In the old days, in the fifteenth and sixteenth centuries, art was very much a craft and painters were very much artisans rather than artists. Painters would have workshops, apprentices and a list of important clients who would commission paintings from them. René Jacobs is very much of the old school, using many skills and importing many others, in order to achieve his unique oeuvres. And it’s not only his techniques that are idiosyncratic. His inspiration, his raison d’être, is also unique. His subject matter is satirical, rife with political and social observations, much like Hogarth or James Gilray. In fact, he describes his work as “tragic realism”.

His book also carries that title and is part catalogue, part biography and part survey of fifteen years work. In the opening pages he goes through, year by year, the decade and a half of his career as an artist since he was made redundant from his job with a shipping company in Rotterdam. It takes us through the highs and lows, the two separate tussles with cancer, the birth of his twin daughters, riding the recession and important commissions from important institutions. Beautifully produced and lavishly illustrated the book contains a comprehensive selection of his work from 2005 when he started painting and opened his first small gallery in Delft. We see the progression and development of his work, as well as gain insights into the unconventional and often controversial way much of it is produced.

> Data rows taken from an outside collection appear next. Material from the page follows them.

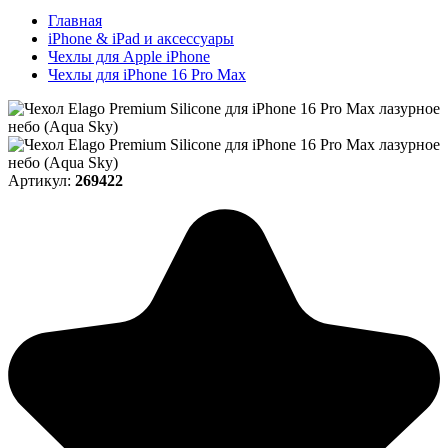
Главная
iPhone & iPad и аксессуары
Чехлы для Apple iPhone
Чехлы для iPhone 16 Pro Max
Артикул:
269422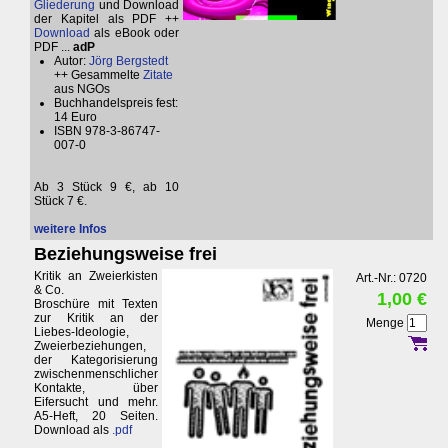
Gliederung
und Download
der Kapitel als PDF ++
Download
als eBook oder
PDF ...
adP
Autor:
Jörg Bergstedt
++ Gesammelte
Zitate
aus NGOs
Buchhandelspreis fest:
14 Euro
ISBN 978-3-86747-
007-0
Ab 3 Stück 9 €, ab 10
Stück 7 €.
weitere Infos
Beziehungsweise frei
Kritik an Zweierkisten
Art.-Nr.: 0720
& Co.
1,00 €
Broschüre mit Texten
zur Kritik an der
Menge
Liebes-Ideologie,
Zweierbeziehungen,
der Kategorisierung
zwischenmenschlicher
Kontakte, über
Eifersucht und mehr.
A5-Heft, 20 Seiten.
Download als
.pdf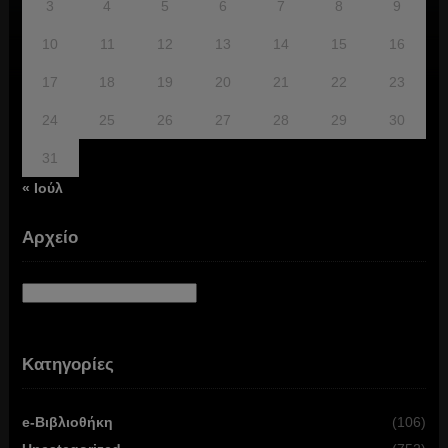
3
4
5
6
7
8
9
10
11
12
13
14
15
16
17
18
19
20
21
22
23
24
25
26
27
28
29
30
31
« Ιούλ
Αρχείο
Αρχείο
Κατηγορίες
e-Βιβλιοθήκη
(106)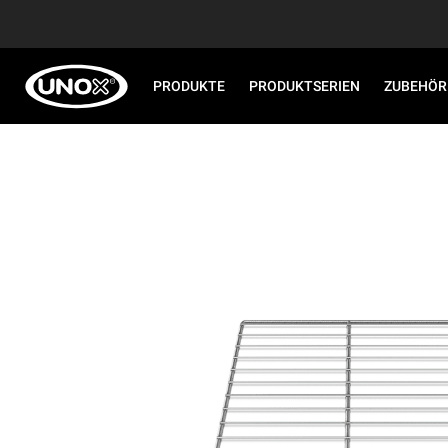
PRODUKTE
PRODUKTSERIEN
ZUBEHÖR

His eponymous gallery in Delft’s Nieuwe Langendijk is also his studio where he can be seen at work. This is where the pictures are created, exhibited and sold – although lot of the work used to be farmed out to studios in China where the paintings were created to René’s specifications. He would add the details and finishing touches. Others are doctored/collaged photographs printed on large canvases by commercial processes. Very much the pragmatist, René is willing and happy to use any technique or expedient that is necessary to create his works. And it’s not just pictorial. There are lots of three dimensional works included, repainted and recycled objets trouvé and painted wood blocks. His most recent innovation is using hundreds of tiny plastic figures (I imagine originally intended for model railways and suchlike) to create complex tableaux, often representing a maze of some sort, exploring the human condition and the herd instinct.

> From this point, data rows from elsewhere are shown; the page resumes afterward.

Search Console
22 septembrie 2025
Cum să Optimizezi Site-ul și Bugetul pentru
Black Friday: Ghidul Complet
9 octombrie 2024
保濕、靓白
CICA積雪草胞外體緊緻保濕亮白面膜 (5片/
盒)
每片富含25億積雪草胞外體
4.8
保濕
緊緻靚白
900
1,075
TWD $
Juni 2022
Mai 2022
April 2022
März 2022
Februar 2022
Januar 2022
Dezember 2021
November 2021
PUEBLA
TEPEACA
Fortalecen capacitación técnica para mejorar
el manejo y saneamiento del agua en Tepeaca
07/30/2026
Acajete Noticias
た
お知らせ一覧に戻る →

Jacobs has half a dozen distinct paths along which he regularly ventures in order to produce his work. As far as the paintings are concerned, there are the ones based on original, often PhotoShopped compositions and then there are the paintings superimposed on other paintings – let me explain. René will scour the flea markets, auctions and antique shops, finding old oil paintings, often of landscapes, sometimes of domestic scenes, and paint over them, imposing incongruous elements like a MacDonald’s in a picturesque country cottage, a motorway intersection set in a tranquil Dutch landscape or a huge container ship in the middle of a nineteenth century seascape. These, to me, are the wittiest of René’s work. In a similar vein, he takes genuine old seventeenth century Dutch blue and white ceramic tiles and replaces the original figure or scene with a new one – like the girl taking a selfie.

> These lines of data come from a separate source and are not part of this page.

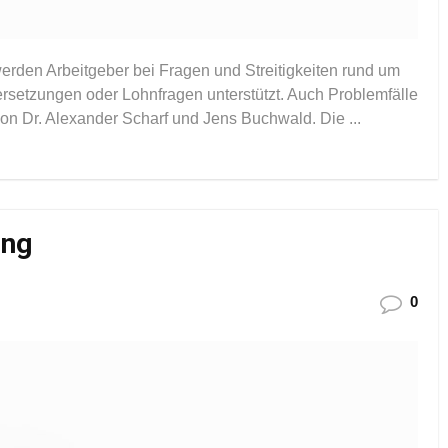
werden Arbeitgeber bei Fragen und Streitigkeiten rund um
setzungen oder Lohnfragen unterstützt. Auch Problemfälle
on Dr. Alexander Scharf und Jens Buchwald. Die ...
ung
0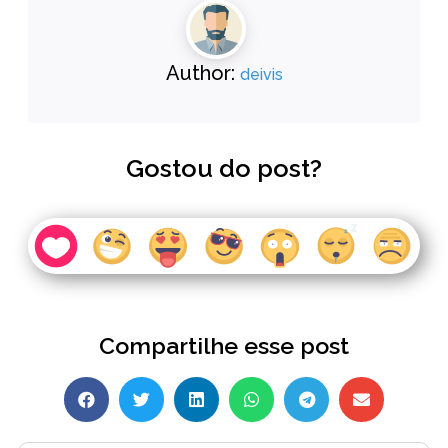
Author:
deivis
Gostou do post?
Compartilhe esse post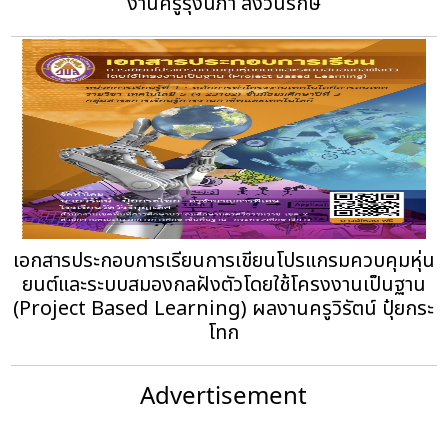
งานครูรุ่งนภา สงวนรักษ์
เอกสารประกอบการเรียนการเขียนโปรแกรมควบคุมหุ่น
ยนต์และระบบสมองกลฝังตัวโดยใช้โครงงานเป็นฐาน
(Project Based Learning) ผลงานครูวิรัตน์ ปุ๋ยกระ
โทก
Advertisement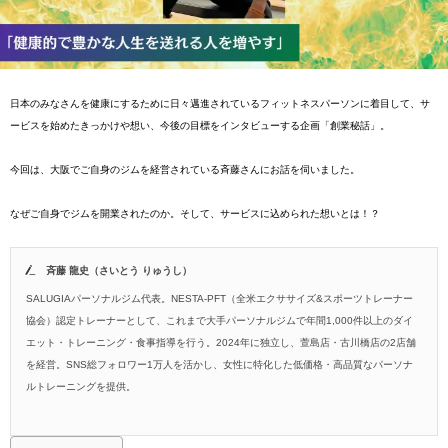
日本のみなさんを健康にするために日々邁進されているフィットネスパーソンに着目して、サ
ービスを始めたきっかけや想い、今後の目標をインタビューする企画「創業秘話」。
今回は、大阪でご自身のジムを経営されている斉藤さんにお話を伺いました。
なぜご自身でジムを開業されたのか。そして、サービスに込められた想いとは！？
斉藤 龍史（さいとう りゅうし）
SALUGIAパーソナルジム代表。NESTA-PFT（全米エクササイズ&スポーツトレーナー
協会）認定トレーナーとして、これまで大手パーソナルジムで年間1,000件以上のダイ
エット・トレーニング・食事指導を行う。2024年に独立し、萱島店・古川橋店の2店舗
を経営。SNS総フォロワー1万人を活かし、女性に特化した低価格・高品質なパーソナ
ルトレーニングを提供。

And, it being Delft, home of Vermeer, of course, The Girl with the Pearl Earring does not escape René’s wicked eye. She is there, drunkenly downing a beer and, in another, with braces on her teeth. No one can hide from the painter’s punishing, although affectionate scrutiny, not even King Willem-Alexander – especially King Willem-Alexander.

If you are unfamiliar with the work of René Jacobs, reading his book or visiting his gallery will be an enjoyable experience and one not without a few giggles and smiles.    Michael Hasted   April 2021

Tragisch Realisme/Tragic Realism by René Jacobs is available at Art Jacobs in Delft’s Nieuwe Langendijk.